In early January, the U.S. government announced that the new CBP One mobile app would be the only way for migrants arriving at the border to apply for asylum and be exempted from Title 42 restrictions, saying it would “reduce wait times and help ensure safe, orderly and streamlined processing.”

In the Mexican city of Tijuana, on the other side of the U.S.-Mexico border near San Diego, another large community of Haitian asylum seekers is waiting and experiencing the same problems with the app, according to the nonprofit organizations that are helping them, as are people from African countries and other black migrants trying to enter.
“Facial recognition doesn’t capture images of dark-skinned people,” said Erika Pinheiro, executive director of Al Otro Lado, a binational legal and humanitarian aid organization.
Pinheiro’s organization held a workshop for Haitians in Tijuana on how to use the app a day after it went live on Jan. 12. But because the app is unable to map the characteristics of many dark-skinned asylum seekers, they can’t upload their photos to get an appointment with U.S. immigration authorities, Pinheiro told the British newspaper’s investigators.
“Haitians at the workshop were getting error after error on the app,” she said.
Ms. Rangel-Samponaro noted that others were also being blocked. “We also found that it affects darker-skinned Venezuelans,” she said.
Racial bias in facial recognition technology has been a longstanding problem. Increasingly used by law enforcement and government agencies to populate databases with biometric information, including fingerprints and iris scans, a 2020 report from Harvard University called the technology the “least accurate” identifier, particularly among darker-skinned women, for whom the error rate is more than 30 percent.

Emmanuella Camille, an attorney at the Haitian Bridge Alliance, a nonprofit organization that helps Haitian and African asylum seekers, told the newspaper that the CBP One app has helped “lighter-skinned people from other countries” get their asylum appointments “but not Haitians” and other black applicants.
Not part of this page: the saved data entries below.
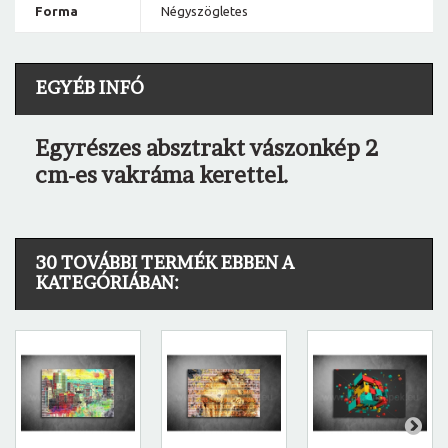
Forma
Négyszögletes
EGYÉB INFÓ
Egyrészes absztrakt vászonkép 2
cm-es vakráma kerettel.
30 TOVÁBBI TERMÉK EBBEN A
KATEGÓRIÁBAN: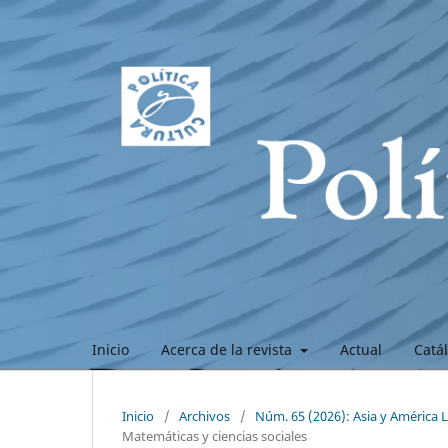
Inicio
Acerca de la revista
Actual
Catá
Inicio
/
Archivos
/
Núm. 65 (2026): Asia y América L
Matemáticas y ciencias sociales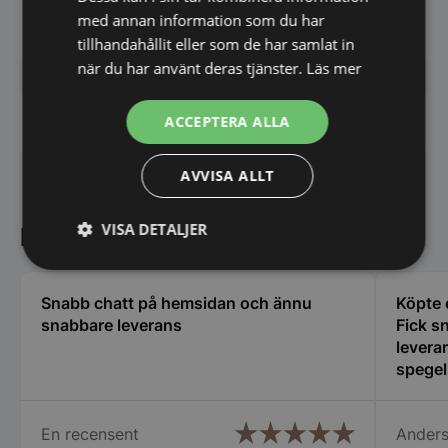
med annan information som du har
tillhandahållit eller som de har samlat in
när du har använt deras tjänster.
Läs mer
ACCEPTERA ALLA
Har du frågor om produkten? Klicka här
AVVISA ALLT
VISA DETALJER
Kundnöjdhet
Strikt
Prestanda
Inriktning
nödvändigt
Snabb chatt på hemsidan och ännu
Köpte 
snabbare leverans
Fick s
leveran
Funktioner
Oklassificerade
spegel
hjälps
En recensent
Anders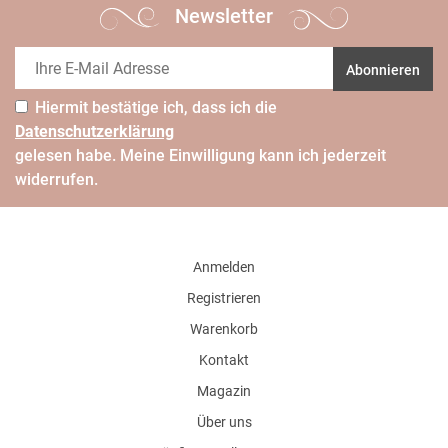
Newsletter
Abonnieren
Hiermit bestätige ich, dass ich die
Daten­schutz­erklärung
gelesen habe. Meine Einwilligung kann ich jederzeit
widerrufen.
Anmelden
Registrieren
Warenkorb
Kontakt
Magazin
Über uns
In addition to the fact that facial recognition technology does not register them, there are other barriers. Many asylum seekers have outdated cell phones-if they have them-that do not support the CBP One app and often have limited or no access to the Internet.
The three nonprofits told The Guardian that they are in daily contact with U.S. CBP about problems with the app. Last week, CBP introduced a Haitian Creole version of the app, Camille said. Before that, it was only offered in Spanish and English.
Camille said migrants “are being told by CBP that the only way to cross the border is to use this app…[It’s] the only source of hope for them right now.” Rangel-Samponaro said advocates are experimenting with ways to make the technology work for darker-skinned asylum seekers. One solution they’ve come up with is to install construction lights in the Reynosa shelter, which Haitians and others shine on their faces when they take the photo to upload to the app.
“So far, it seems to be working, so adults can get past it,” she says. “But it still doesn’t work for children under the age of six.”
This prevents families from applying for asylum.
“I have yet to speak with a white asylum seeker who has encountered the same problem,” she qualified. “And we help everyone in both cities.”
Another solution is for black asylum seekers to buy brand new cell phones. “If you can afford to spend $1,000 on a new cell phone, then you can download the image no problem. But who can afford it?” wonders Rangel-Samponaro. Not someone who lives in a migrant camp,” he says.

When contacted by The Guardian journalists, CBP did not respond with comments before the publication of the British media’s investigation.